Look below for the line with "Advertisement Statement" and the line with "completely blind in". Copy exactly those two lines and every line between, but not the pictures.
*** Task data ***
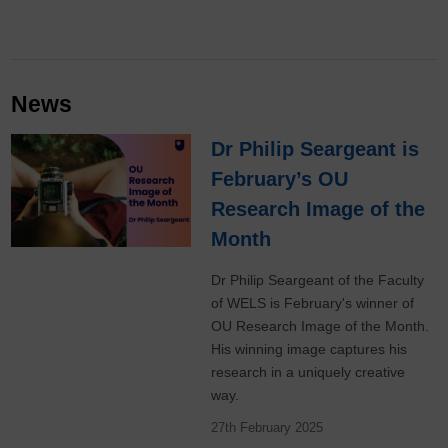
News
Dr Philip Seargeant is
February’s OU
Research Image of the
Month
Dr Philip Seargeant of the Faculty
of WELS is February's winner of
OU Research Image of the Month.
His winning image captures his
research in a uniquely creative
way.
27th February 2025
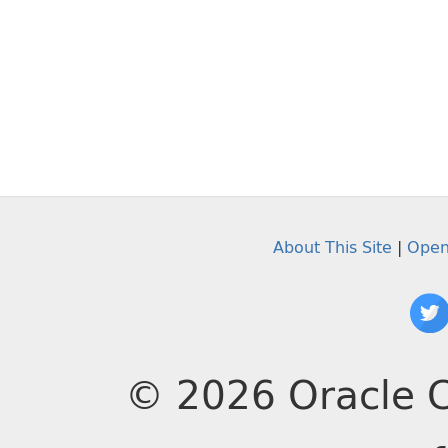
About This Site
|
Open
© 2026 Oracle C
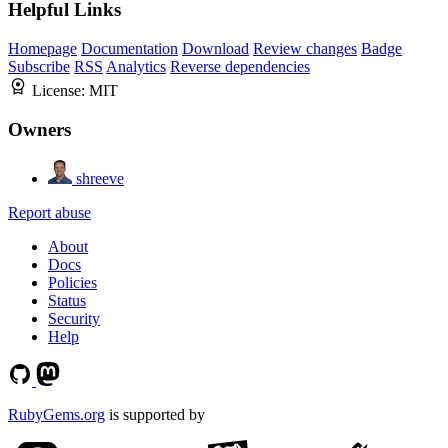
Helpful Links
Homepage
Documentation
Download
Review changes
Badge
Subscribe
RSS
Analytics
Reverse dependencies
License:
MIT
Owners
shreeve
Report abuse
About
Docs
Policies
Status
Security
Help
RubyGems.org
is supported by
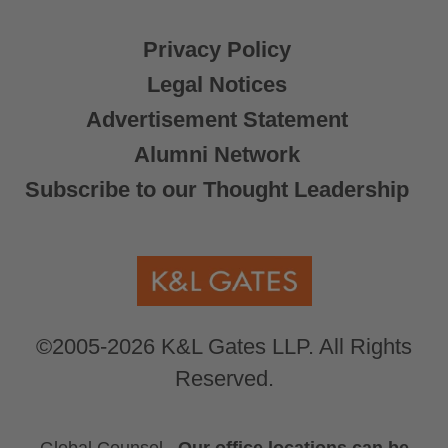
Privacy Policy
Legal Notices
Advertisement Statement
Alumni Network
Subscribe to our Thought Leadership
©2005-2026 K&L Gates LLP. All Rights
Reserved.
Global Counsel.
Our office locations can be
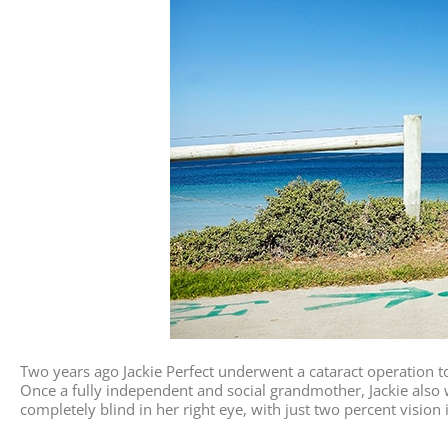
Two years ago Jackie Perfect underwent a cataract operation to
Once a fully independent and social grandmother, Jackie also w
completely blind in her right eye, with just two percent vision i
*** End of Task data ***
*** Task data ***
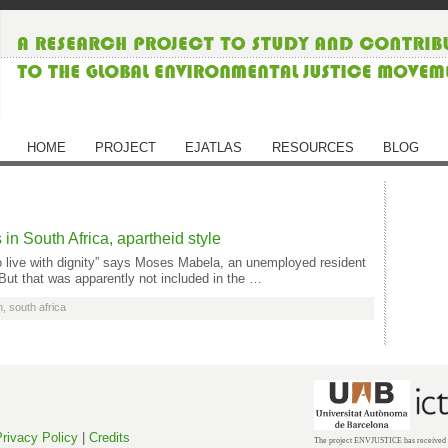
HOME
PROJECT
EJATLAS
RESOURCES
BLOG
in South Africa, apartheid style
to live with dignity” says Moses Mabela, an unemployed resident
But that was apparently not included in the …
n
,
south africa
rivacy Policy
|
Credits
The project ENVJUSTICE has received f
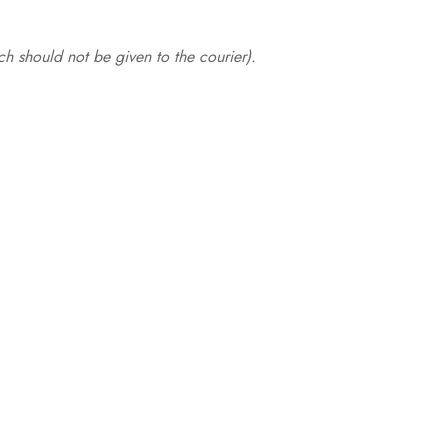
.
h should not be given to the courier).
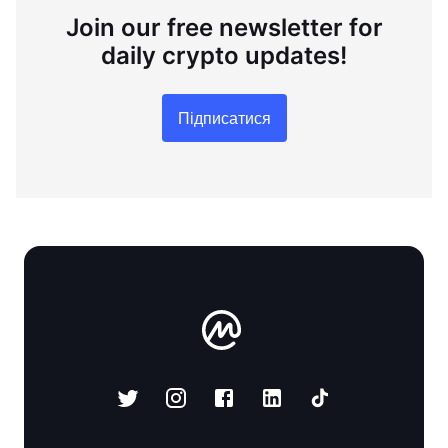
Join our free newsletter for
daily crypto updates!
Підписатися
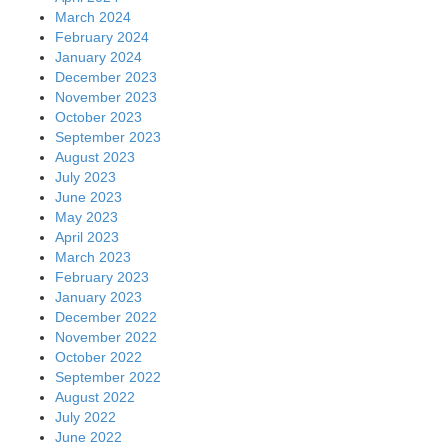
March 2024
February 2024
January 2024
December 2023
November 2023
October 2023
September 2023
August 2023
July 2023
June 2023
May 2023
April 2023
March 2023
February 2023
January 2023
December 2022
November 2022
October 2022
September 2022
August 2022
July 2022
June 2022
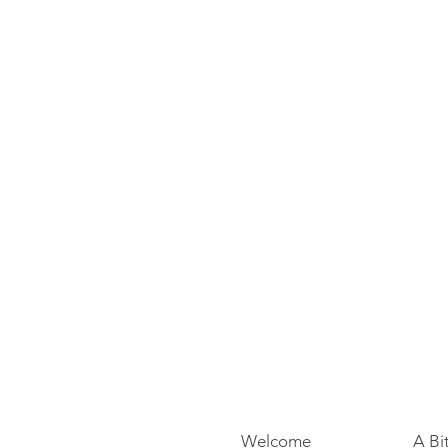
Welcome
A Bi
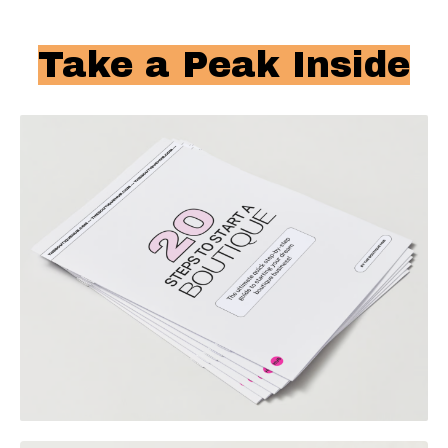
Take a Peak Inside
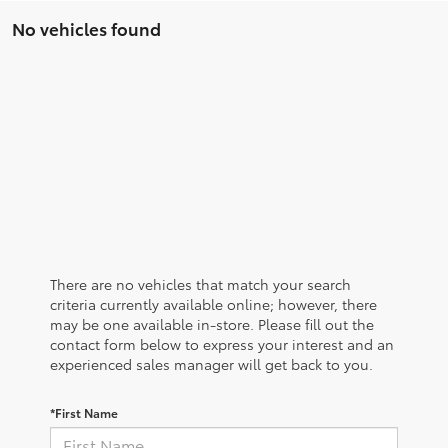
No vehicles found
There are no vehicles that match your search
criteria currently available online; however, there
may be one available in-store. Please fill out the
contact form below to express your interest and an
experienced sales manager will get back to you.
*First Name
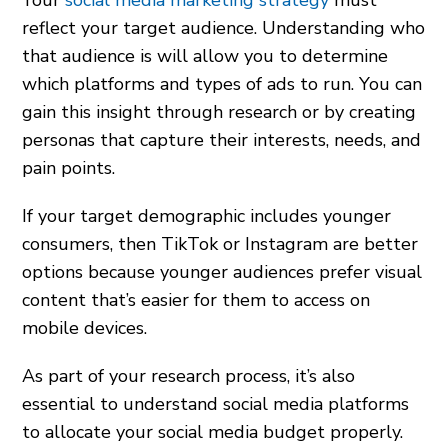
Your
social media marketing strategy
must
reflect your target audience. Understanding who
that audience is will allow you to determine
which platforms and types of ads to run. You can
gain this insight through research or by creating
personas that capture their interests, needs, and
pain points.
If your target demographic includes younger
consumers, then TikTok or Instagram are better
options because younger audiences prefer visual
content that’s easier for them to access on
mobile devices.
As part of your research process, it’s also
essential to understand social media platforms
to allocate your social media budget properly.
*** End of Task data ***
▶ Solution to the exercise:
Advertisement Statement
Alumni Network
Subscribe to our Thought Leadership
©2005-2026 K&L Gates LLP. All Rights
Reserved.
Global Counsel.
Our office locations can be
Two years ago Jackie Perfect underwent a cataract operation to
Once a fully independent and social grandmother, Jackie also w
completely blind in her right eye, with just two percent vision i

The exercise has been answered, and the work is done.